Der Anstieg der Edelmetalle steht in starkem Kontrast zu den Kryptomärkten. Bitcoin zog sich am Wochenende in Richtung 87.000 US-Dollar zurück, da eine Risk-off-Stimmung digitale Vermögenswerte belastete.
Gold erreicht neue Höchststände bei anhaltenden geopolitischen Sorgen
Gold legte am Dienstag leicht zu und pendelte knapp unter der Marke von 5.100 US-Dollar je Unze, nachdem es am Montag 5.110,50 US-Dollar erreicht hatte.

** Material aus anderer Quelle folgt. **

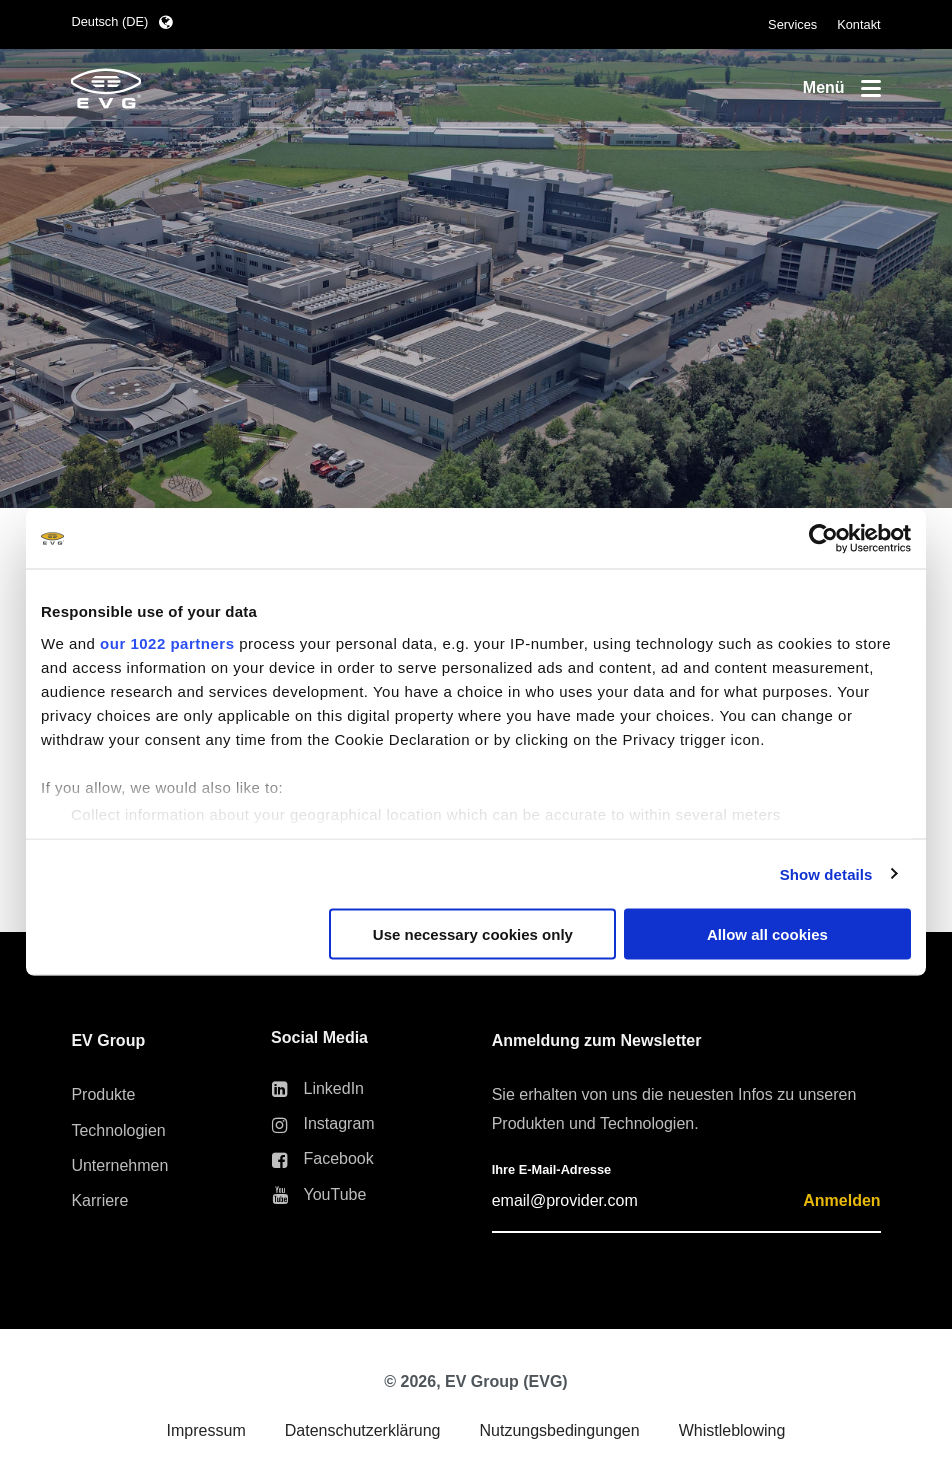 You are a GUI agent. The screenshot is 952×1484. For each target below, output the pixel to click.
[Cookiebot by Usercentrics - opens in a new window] (823, 539)
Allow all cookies (767, 934)
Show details (826, 873)
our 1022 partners (167, 642)
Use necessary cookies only (473, 934) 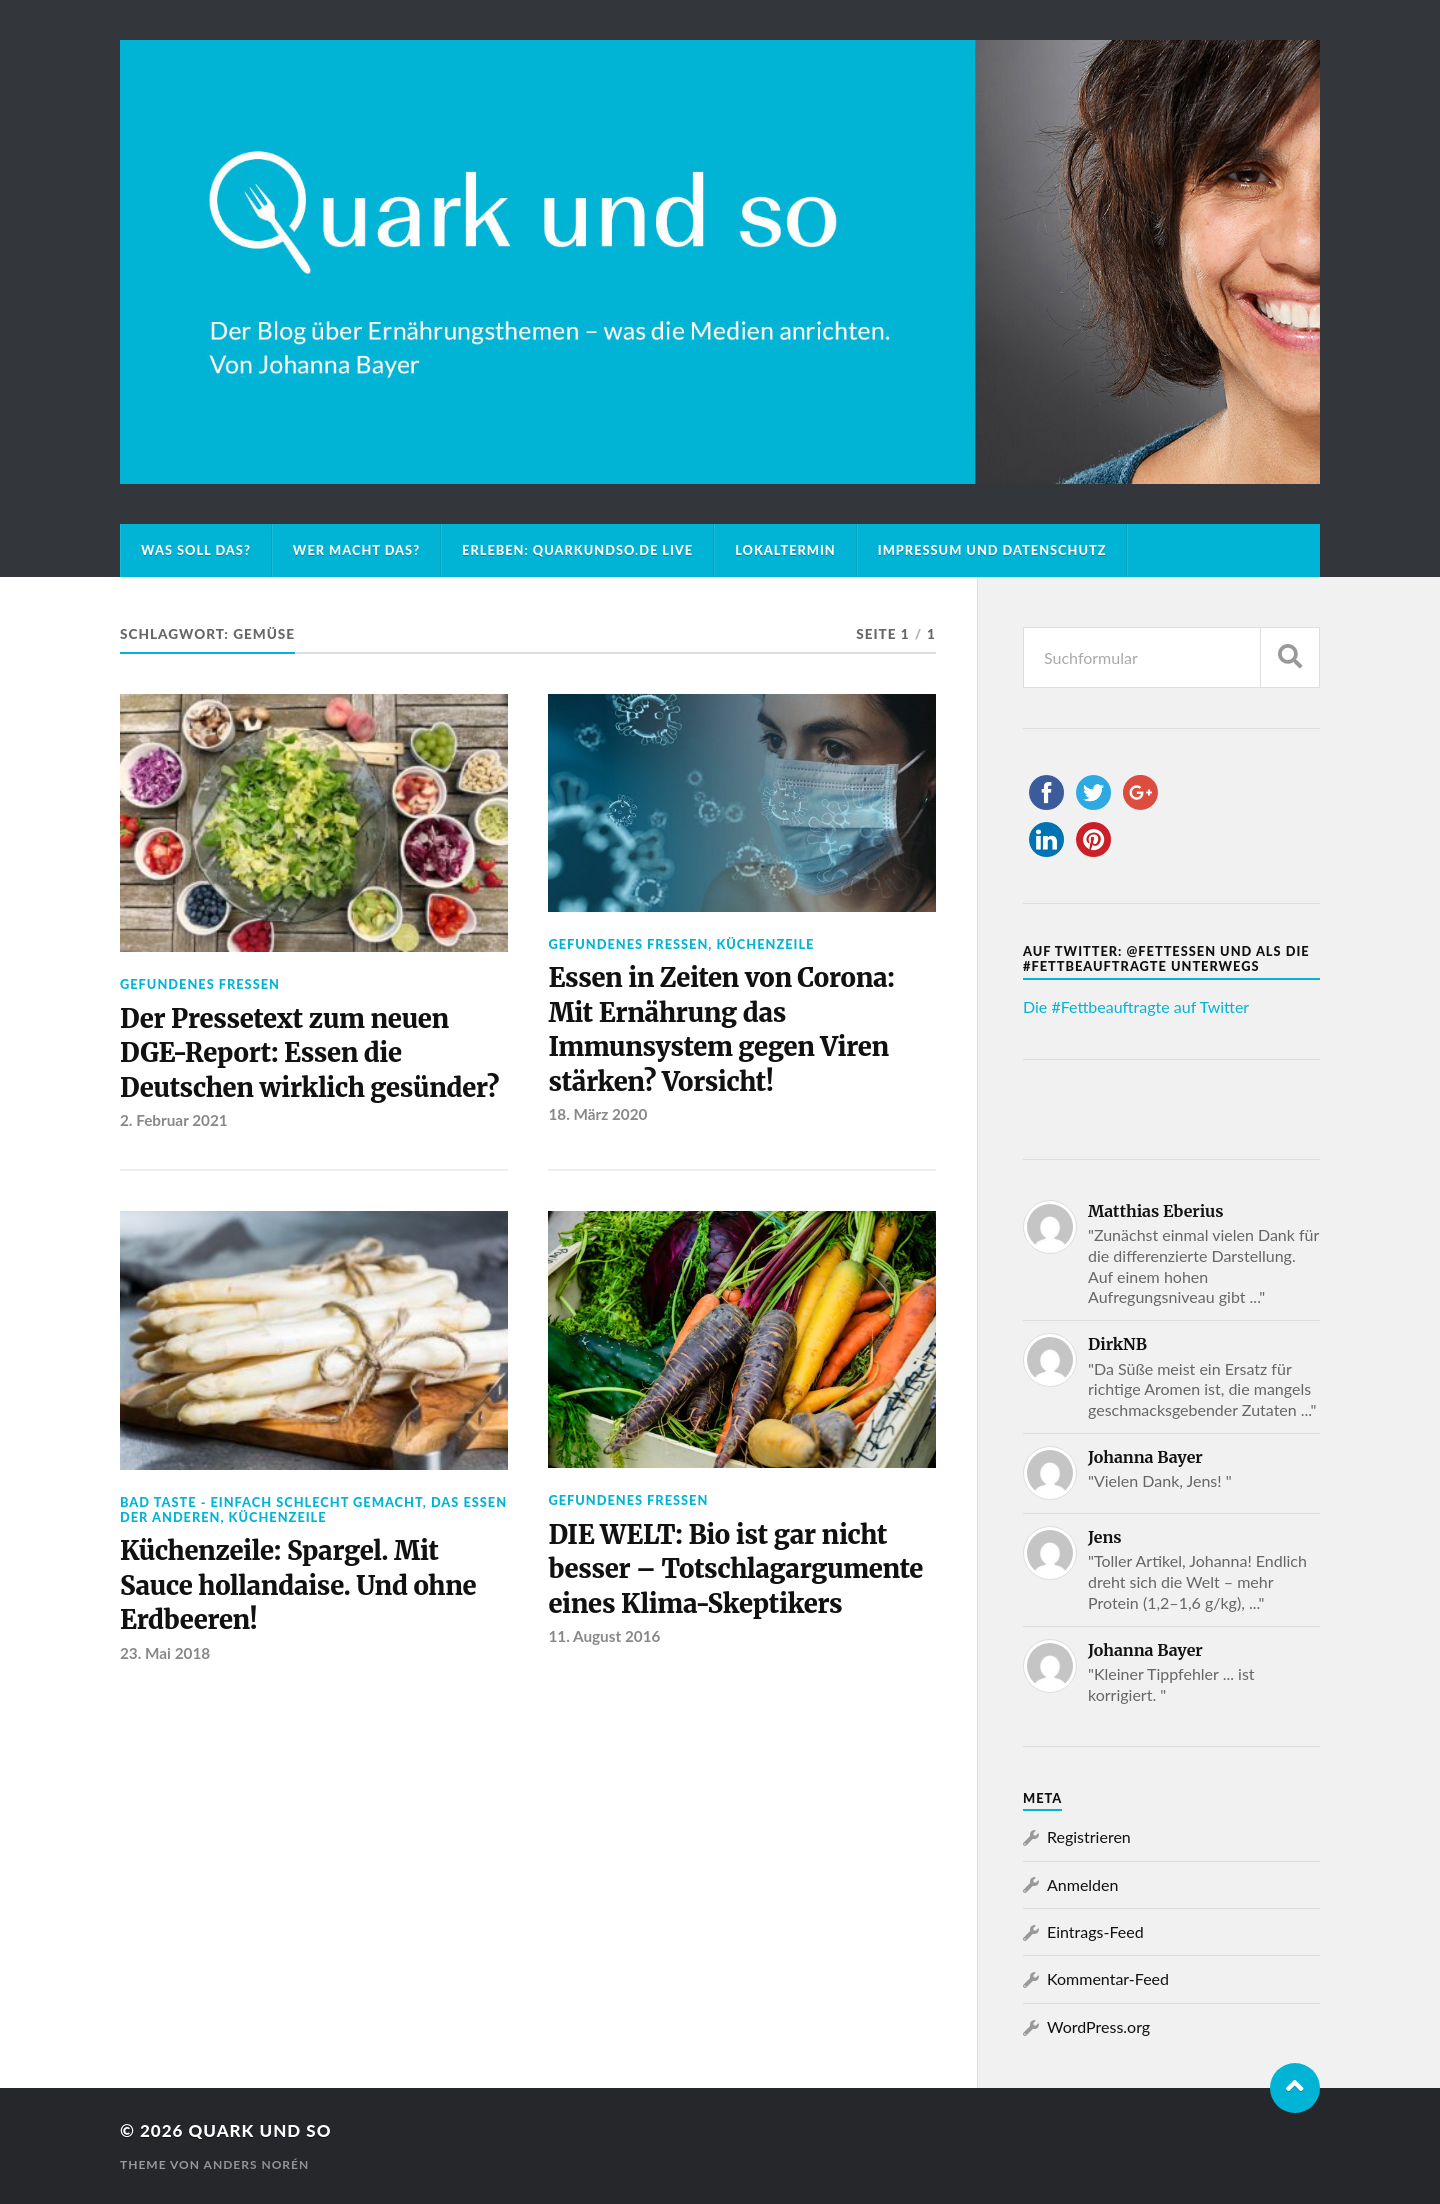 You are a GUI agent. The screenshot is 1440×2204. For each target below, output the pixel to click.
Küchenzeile (765, 944)
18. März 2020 (597, 1114)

Marktteilnehmer nannten geopolitische Unsicherheiten und Handelsspannungen als Treiber der Nachfrage nach sicheren Häfen. Zain Vawda, Analyst bei MarketPulse von OANDA, erklärte:
„Das ständige Hin und Her von Präsident Trump und der US-Regierung, gepaart mit wachsenden Sorgen über eine militärische Operation im Iran, dürfte die Nachfrage nach sicheren Häfen so schnell nicht dämpfen.“
Analysten der Deutschen Bank und von Société Générale prognostizieren, dass Gold im Jahr 2026 die Marke von 6.000 US-Dollar je Unze erreichen könnte, was auf weiteres Aufwärtspotenzial hindeutet.

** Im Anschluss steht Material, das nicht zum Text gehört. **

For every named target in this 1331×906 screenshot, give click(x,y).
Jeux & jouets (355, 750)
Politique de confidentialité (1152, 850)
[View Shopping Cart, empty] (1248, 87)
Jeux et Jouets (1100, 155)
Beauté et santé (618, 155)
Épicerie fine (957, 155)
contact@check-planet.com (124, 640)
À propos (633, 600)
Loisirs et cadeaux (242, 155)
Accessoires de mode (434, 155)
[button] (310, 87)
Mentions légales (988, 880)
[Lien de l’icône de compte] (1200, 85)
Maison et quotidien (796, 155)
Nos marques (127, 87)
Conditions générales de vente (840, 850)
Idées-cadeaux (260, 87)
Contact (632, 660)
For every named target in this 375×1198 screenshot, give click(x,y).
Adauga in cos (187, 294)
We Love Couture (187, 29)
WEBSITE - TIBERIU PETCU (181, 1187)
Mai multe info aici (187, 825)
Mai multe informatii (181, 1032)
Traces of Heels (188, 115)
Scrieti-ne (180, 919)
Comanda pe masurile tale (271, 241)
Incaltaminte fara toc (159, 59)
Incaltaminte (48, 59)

Parabolische Silber-Rallye steht vor möglicher Umkehr
Marktexperten warnten, dass der rasante Anstieg von Silber scharfe Korrekturen auslösen könnte. Mike McGlone, Senior Commodity Strategist bei Bloomberg Intelligence, sagte:
„Ich denke, Silber wird in diesem Jahr ein Hoch markieren, das für Jahre Bestand haben wird. Wenn sich Preise mit einer so hohen Geschwindigkeit bewegen, kehren sich Defizite um.“
Rhona O’Connell, Leiterin der Marktanalyse bei StoneX, sagte:
„Silber befindet sich mitten in einem selbstverstärkenden Rausch. Wenn es zu fallen beginnt, könnte der Rückgang ebenso steil sein wie der Anstieg – die nahezu vertikalen Bewegungen, die wir derzeit sehen.“
Sie wies darauf hin, dass Angebotsbeschränkungen – insbesondere die Tatsache, dass nur 28 % des Silbers aus Primärminen stammen – die Fähigkeit des Marktes begrenzen, sich schnell anzupassen.

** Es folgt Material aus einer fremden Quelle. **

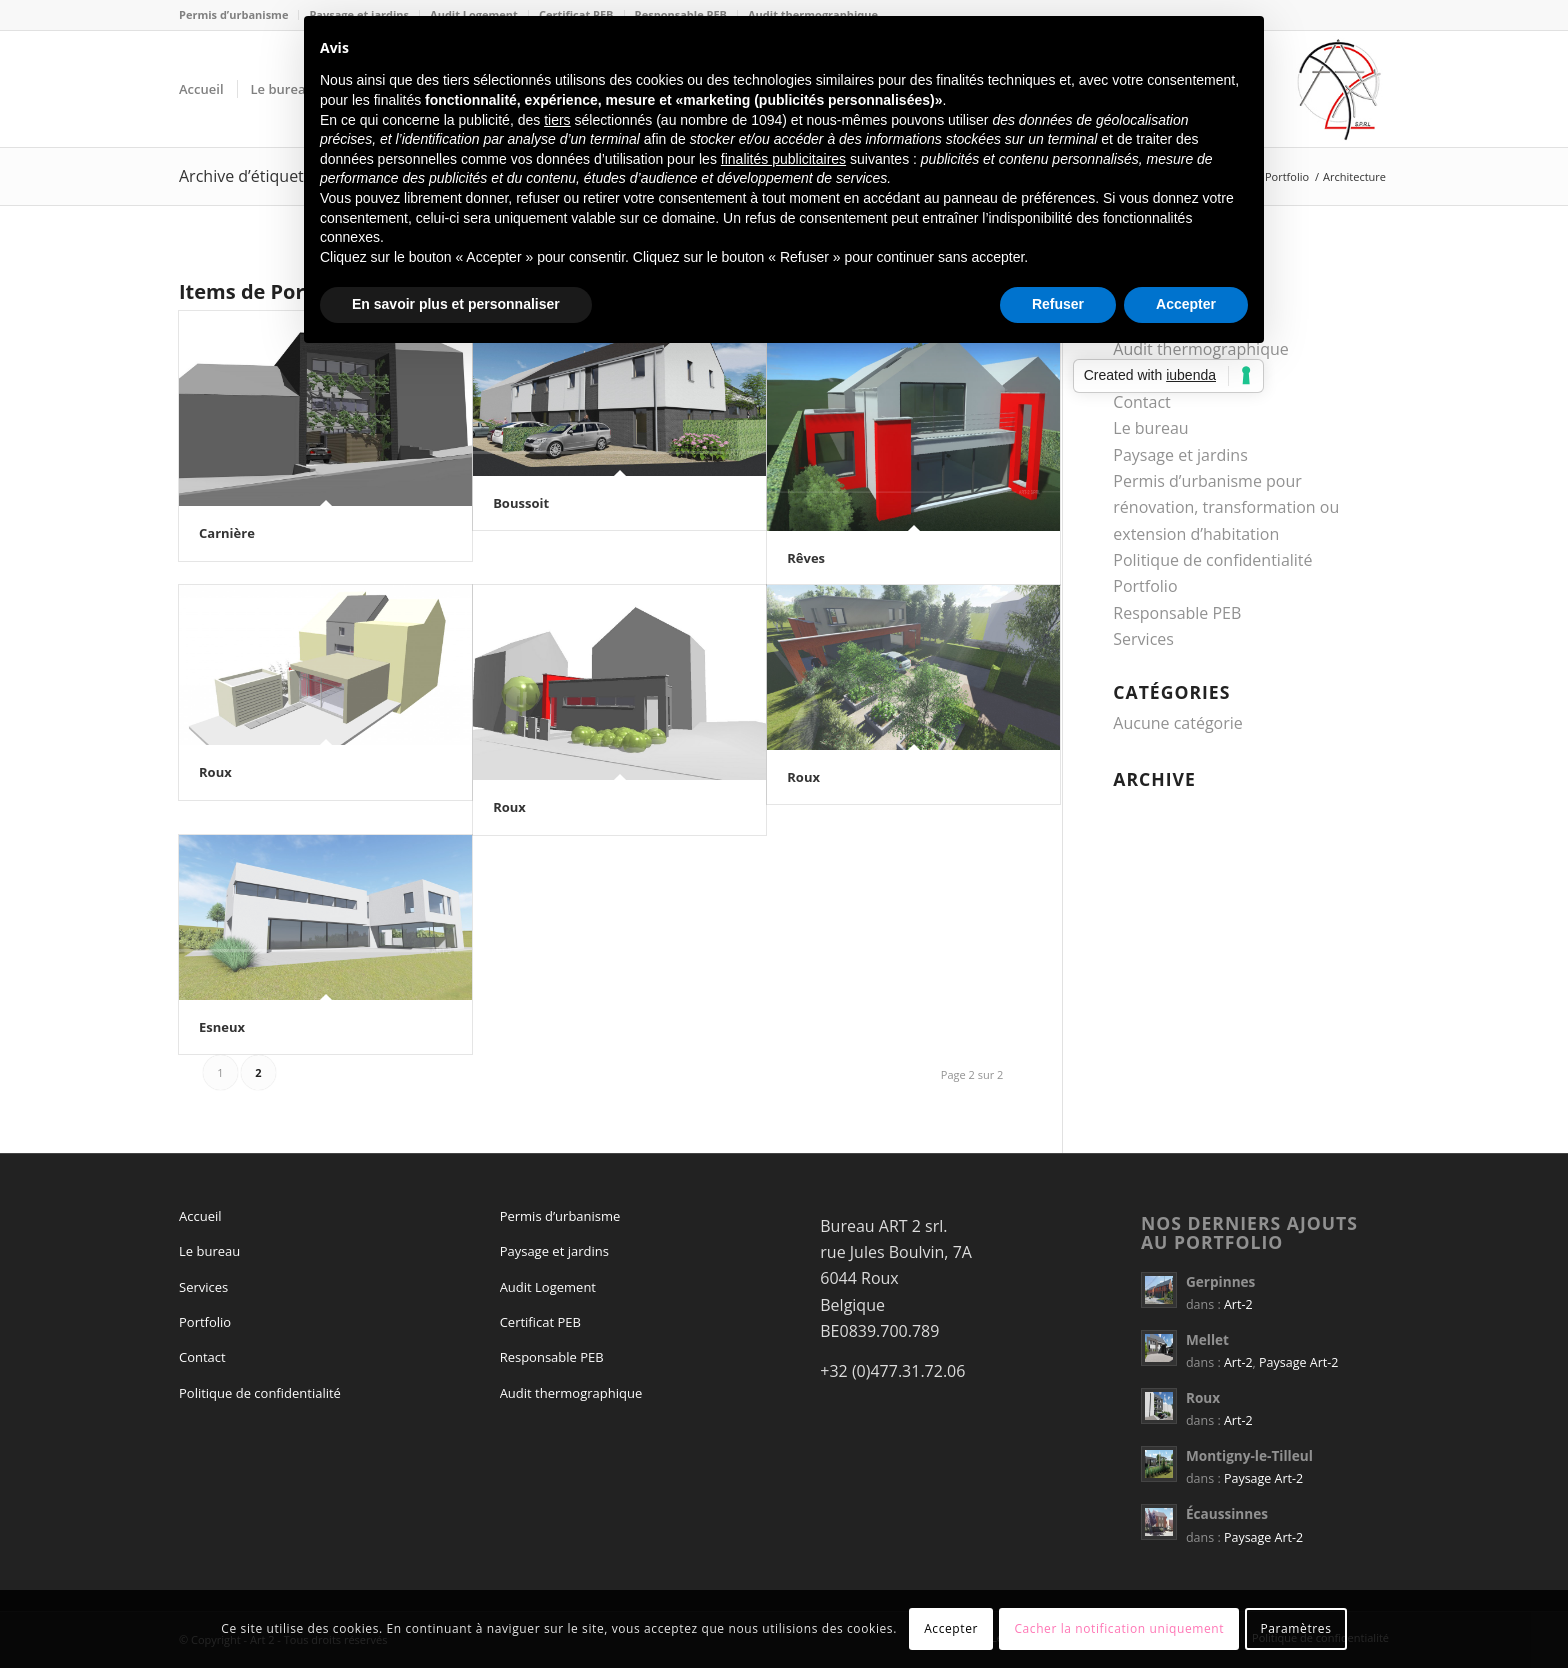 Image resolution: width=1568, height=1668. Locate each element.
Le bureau (1150, 428)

O’Connell betonte, dass die Marke von 100 US-Dollar je Unze bereits die Erwartungen strapaziert habe und weitere Anstiege in Richtung 150 US-Dollar unwahrscheinlich erschienen.
„Die Verbraucher haben dem Markt hinterhergejagt, und wenn das aufhört, könnten wir leicht eine Gegenbewegung sehen. Wenn es dreht, könnte das verheerend sein“, sagte sie.